Jurisdiction And Venue
6. This court has subject?matter jurisdiction over the plaintiff’s claims pursuant to 28 U.S.C. §§ 1331, 1343(3-4).
7. Venue is proper pursuant to 28 U.S.C. § 1391(b) in that plaintiff’s claims arise in the Southern District of New York.
8. Jurisdiction to grant declaratory judgment is conferred by 28 U.S.S. §§ 2201, 2202. Injunctive relief is authorized by Rule 65 of the Federal Rules of Civil Procedure. An award of costs and attorneys fees is authorized pursuant to 42 U.S.C. § 1988.
9. This court has supplemental jurisdiction over all state constitutional and state law claims pursuant to 28 U.S.C. § 1367(a).
Parties
10. Plaintiff JEREMY CONRAD is a resident of Brooklyn in New York City.
11. Defendant the CITY OF NEW YORK is a municipal corporation within the State of New York.
12. Defendant RAYMOND W. KELLY is the Commissioner of the New York City Police Department. He is sued in his official capacity for injunctive relief.
13. Defendants JOHN DOES and JANE DOES are individuals employed by the NYPD whose identities are not now known to the plaintiff. These defendants arrested Mr. Conrad, assaulted him while making the arrest, and ordered that he be detained for an unreasonably lengthy period of time in unlawful conditions. They are sued in their official capacities for compensatory damages and in their individual capacities for compensatory and punitive damages.
Facts
14. On February 15, 2003, a large demonstration against the impending invasion of Iraq by the United States took place in New York City on First Avenue north of 51st Street. The demonstration took place only after a substantial dispute arose when the NYPD refused to issue a march permit for the event and the federal courts upheld that denial.
15. In sustaining the NYPD’s refusal to allow a march to take place, the District Court concluded that the decision to ban the march was a reasonable time, place and manner restriction, emphasizing that the City’s proposal for a stationary rally “[d]id not limit the number of participants who could attend the event.” United for Peace and Justice v. City of New York, 243 F. Supp. 2d. 19, 29 (S.D.N.Y. 2003).
16. Plaintiff Jeremy Conrad is a 27-year-old resident of Brooklyn. On February 15, 2003, he was residing on Suffolk Street in the Lower East Side of Manhattan. In August 2003, he began his legal education at Brooklyn Law School.

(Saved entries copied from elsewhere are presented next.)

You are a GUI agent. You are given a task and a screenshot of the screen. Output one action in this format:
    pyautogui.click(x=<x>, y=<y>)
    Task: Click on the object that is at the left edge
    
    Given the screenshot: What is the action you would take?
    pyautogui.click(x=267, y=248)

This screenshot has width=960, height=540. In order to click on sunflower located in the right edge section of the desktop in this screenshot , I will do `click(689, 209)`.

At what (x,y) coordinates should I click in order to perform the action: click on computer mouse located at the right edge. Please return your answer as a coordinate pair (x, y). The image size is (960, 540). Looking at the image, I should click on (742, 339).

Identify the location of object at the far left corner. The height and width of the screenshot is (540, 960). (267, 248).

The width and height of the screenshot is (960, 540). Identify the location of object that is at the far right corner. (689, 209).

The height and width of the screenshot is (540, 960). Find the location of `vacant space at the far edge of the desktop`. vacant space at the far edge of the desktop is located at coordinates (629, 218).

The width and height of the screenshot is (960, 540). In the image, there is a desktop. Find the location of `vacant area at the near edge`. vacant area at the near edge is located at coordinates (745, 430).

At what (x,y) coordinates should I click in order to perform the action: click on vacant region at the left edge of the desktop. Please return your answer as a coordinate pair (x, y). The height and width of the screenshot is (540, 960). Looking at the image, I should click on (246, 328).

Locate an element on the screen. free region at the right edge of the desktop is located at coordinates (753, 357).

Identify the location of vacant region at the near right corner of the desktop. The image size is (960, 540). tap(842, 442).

17. Mr. Conrad is a conscientious citizen and a politically active individual. In college, during a year of study abroad at Oxford University, he attended a rally in Oxford protesting a tuition hike for English students. That same year, Mr. Conrad participated in a strike in Paris protesting the low wages of Parisian interns. After college, eager to promote a positive image of the United States abroad and to serve his country, Mr. Conrad served two years in the Peace Corps in Senegal, West Africa. Prior to the incidents that prompted this lawsuit, Mr. Conrad had never been arrested.

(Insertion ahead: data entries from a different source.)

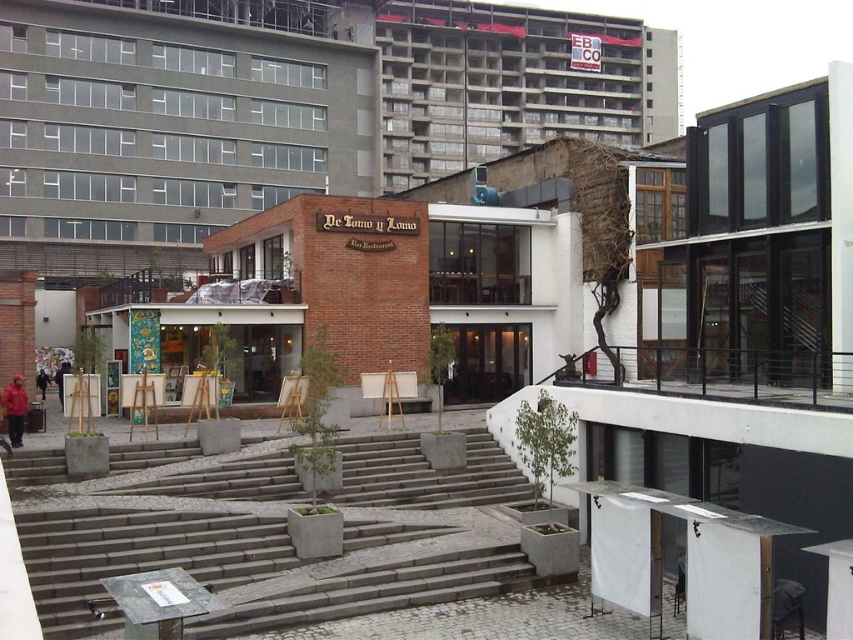 Question: Does gray concrete stairs at center come in front of wooden easel at center?

Choices:
 (A) yes
 (B) no

Answer: (A)

Question: Which object is closer to the camera taking this photo?

Choices:
 (A) gray concrete stairs at center
 (B) wooden easel at center

Answer: (A)

Question: Which point is closer to the camera?

Choices:
 (A) (282, 420)
 (B) (518, 541)

Answer: (B)

Question: Considering the relative positions of gray concrete stairs at center and wooden easel at center in the image provided, where is gray concrete stairs at center located with respect to wooden easel at center?

Choices:
 (A) left
 (B) right

Answer: (B)

Question: Is the position of gray concrete stairs at center less distant than that of wooden easel at center?

Choices:
 (A) no
 (B) yes

Answer: (B)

18. Without advance notice to the public, the NYPD on February 15 implemented a set of measures that significantly restricted public access to the anti-war demonstration scheduled to take place on First Avenue. First Avenue south of 51st Street was closed entirely, and access to Second Avenue was severely restricted and then closed entirely. Protestors were required to filter onto First Avenue via the cross streets starting at 52nd Street and then walk south down First Avenue until they reached the demonstration. As blocks of First Avenue north of 51st Street filled with demonstrators, the NYPD used barricades and police officers to close the corresponding cross streets leading east to First Avenue, starting at 52nd Street and going north. As a result of this plan, the only way to reach the demonstration site was to walk north on Third Avenue or on avenues further west to areas where the cross streets were not closed off, walk east to First Avenue, and then return south. Even before the event had started, the NYPD had closed all cross streets up to at least 60th Street.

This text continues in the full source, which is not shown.